This question involves the properties of intersecting chords that meet outside the circle at a common point. When two chords intersect outside a circle, the following relationship holds:

$AP \times AB = CP \times CD$

Given values:

• $AP = 200$ mm
• $AB = 120$ mm
• $CP = 160$ mm
• $CD = ?$ (we need to find this)

Solution

Using the intersecting chords theorem:

$AP \times AB = CP \times CD$

Substituting the given values:

$200 \times 120 = 160 \times CD$

Calculating the left side:

$200 \times 120 = 24000$

So,

$24000 = 160 \times CD$

Now, divide both sides by 160 to solve for $CD$:

$CD = \frac{24000}{160} = 150 \text{ mm}$

Answer

The length of $CD$ is 150 mm.

Would you like further explanation, or do you have any questions?

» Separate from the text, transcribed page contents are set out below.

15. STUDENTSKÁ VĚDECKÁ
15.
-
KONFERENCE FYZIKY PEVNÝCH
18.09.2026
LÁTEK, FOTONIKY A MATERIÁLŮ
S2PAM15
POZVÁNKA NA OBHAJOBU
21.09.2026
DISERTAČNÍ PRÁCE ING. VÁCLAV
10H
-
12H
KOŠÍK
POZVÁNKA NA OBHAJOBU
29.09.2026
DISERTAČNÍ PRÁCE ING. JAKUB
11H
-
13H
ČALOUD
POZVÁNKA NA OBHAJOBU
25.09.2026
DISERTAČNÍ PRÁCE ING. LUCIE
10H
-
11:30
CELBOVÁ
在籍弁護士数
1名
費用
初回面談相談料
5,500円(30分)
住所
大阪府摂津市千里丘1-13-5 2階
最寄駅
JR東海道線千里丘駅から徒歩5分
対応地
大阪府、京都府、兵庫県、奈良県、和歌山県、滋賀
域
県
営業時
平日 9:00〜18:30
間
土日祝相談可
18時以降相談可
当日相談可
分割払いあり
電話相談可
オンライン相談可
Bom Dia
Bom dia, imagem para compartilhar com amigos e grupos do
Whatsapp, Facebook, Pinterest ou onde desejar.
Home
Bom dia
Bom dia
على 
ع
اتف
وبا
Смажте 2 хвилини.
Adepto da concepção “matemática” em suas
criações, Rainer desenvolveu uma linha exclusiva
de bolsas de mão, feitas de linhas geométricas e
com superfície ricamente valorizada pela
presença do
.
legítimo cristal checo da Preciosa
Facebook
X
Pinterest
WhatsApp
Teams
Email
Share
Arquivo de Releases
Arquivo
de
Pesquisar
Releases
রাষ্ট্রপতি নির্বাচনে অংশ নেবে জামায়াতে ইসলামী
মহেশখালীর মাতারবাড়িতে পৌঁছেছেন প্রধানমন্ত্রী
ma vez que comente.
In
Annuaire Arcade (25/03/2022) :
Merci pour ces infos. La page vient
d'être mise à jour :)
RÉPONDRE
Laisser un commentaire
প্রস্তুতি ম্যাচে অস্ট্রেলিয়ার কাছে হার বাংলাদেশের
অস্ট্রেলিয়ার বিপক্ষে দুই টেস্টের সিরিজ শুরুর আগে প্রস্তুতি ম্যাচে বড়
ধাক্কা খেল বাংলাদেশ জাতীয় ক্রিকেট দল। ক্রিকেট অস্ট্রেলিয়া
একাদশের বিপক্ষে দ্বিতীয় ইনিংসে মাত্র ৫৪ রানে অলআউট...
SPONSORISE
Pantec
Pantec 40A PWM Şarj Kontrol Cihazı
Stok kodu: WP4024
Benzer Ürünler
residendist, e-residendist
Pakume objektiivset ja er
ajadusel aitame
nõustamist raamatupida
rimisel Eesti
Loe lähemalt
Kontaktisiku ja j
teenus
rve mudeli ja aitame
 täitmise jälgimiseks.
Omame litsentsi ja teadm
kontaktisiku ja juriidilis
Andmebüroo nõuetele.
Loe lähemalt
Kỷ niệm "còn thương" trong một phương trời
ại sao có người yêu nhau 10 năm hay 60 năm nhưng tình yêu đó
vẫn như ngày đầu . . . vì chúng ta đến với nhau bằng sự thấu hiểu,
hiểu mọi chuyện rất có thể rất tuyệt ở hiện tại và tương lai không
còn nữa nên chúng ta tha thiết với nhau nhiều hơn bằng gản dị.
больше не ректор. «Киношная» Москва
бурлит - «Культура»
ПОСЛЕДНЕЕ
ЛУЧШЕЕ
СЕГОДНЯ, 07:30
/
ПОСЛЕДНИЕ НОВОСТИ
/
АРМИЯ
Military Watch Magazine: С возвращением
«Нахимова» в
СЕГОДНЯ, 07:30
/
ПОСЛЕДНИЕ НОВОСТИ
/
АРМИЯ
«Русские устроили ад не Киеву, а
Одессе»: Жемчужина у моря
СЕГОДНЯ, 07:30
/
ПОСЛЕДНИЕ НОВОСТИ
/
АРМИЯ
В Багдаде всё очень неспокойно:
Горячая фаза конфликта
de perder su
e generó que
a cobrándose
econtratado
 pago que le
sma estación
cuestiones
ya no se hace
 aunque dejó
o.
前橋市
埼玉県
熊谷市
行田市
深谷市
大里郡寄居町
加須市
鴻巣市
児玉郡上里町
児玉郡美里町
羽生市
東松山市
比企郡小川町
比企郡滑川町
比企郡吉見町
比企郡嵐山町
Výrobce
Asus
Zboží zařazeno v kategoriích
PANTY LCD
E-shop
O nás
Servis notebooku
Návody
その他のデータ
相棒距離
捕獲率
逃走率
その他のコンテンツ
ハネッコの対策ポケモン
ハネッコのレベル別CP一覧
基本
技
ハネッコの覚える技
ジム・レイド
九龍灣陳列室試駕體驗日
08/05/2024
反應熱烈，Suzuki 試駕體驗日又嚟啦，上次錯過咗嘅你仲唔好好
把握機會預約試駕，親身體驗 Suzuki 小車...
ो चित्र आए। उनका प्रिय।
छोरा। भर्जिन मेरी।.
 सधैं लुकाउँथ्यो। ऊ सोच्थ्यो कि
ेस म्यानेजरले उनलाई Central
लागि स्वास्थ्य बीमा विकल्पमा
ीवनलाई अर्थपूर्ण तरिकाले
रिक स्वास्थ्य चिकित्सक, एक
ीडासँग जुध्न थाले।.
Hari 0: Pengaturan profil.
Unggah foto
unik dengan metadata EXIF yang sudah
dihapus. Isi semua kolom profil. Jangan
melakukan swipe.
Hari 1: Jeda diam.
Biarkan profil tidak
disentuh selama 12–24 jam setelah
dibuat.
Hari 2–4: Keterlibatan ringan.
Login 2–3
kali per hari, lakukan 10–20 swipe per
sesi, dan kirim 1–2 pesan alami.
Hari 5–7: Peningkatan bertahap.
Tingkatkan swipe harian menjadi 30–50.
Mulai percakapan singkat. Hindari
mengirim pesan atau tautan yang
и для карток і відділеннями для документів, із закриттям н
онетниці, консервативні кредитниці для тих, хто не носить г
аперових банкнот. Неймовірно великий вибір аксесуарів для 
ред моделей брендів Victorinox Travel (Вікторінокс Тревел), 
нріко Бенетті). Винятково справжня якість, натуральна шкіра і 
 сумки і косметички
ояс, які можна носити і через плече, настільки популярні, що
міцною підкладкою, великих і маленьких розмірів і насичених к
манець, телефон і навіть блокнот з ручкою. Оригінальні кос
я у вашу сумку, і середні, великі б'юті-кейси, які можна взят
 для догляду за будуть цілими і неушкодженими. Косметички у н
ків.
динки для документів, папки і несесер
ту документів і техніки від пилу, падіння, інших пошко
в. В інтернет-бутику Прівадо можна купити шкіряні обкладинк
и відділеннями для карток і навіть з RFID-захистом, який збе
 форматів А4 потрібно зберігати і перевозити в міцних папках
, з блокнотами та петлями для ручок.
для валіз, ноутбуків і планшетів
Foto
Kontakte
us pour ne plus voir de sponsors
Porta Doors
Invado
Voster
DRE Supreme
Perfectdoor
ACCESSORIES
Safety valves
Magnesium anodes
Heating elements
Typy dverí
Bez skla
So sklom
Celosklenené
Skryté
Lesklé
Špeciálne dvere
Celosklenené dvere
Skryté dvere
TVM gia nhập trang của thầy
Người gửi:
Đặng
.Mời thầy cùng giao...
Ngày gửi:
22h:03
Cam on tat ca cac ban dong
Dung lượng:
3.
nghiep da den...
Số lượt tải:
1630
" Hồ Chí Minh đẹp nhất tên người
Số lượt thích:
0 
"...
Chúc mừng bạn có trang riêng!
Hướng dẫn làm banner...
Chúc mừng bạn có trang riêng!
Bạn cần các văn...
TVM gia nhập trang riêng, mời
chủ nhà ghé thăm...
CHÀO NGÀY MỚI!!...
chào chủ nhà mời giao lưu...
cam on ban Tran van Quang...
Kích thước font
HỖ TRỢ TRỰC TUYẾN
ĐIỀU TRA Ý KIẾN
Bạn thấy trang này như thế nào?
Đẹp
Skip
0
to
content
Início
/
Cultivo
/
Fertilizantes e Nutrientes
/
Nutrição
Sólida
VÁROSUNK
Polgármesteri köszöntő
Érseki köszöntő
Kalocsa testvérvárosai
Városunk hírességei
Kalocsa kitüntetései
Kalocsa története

Here are five related questions to deepen your understanding:

1. What is the intersecting chords theorem and how is it applied in different scenarios?
2. How would the answer change if $AP$ were different?
3. Can this formula be applied if the chords intersect inside the circle? Why or why not?
4. What other theorems are used with circles and intersecting lines?
5. How can you verify your answer using an alternative approach?

Tip: Always write down each step of the calculation carefully to avoid simple arithmetic errors, especially when dealing with large numbers.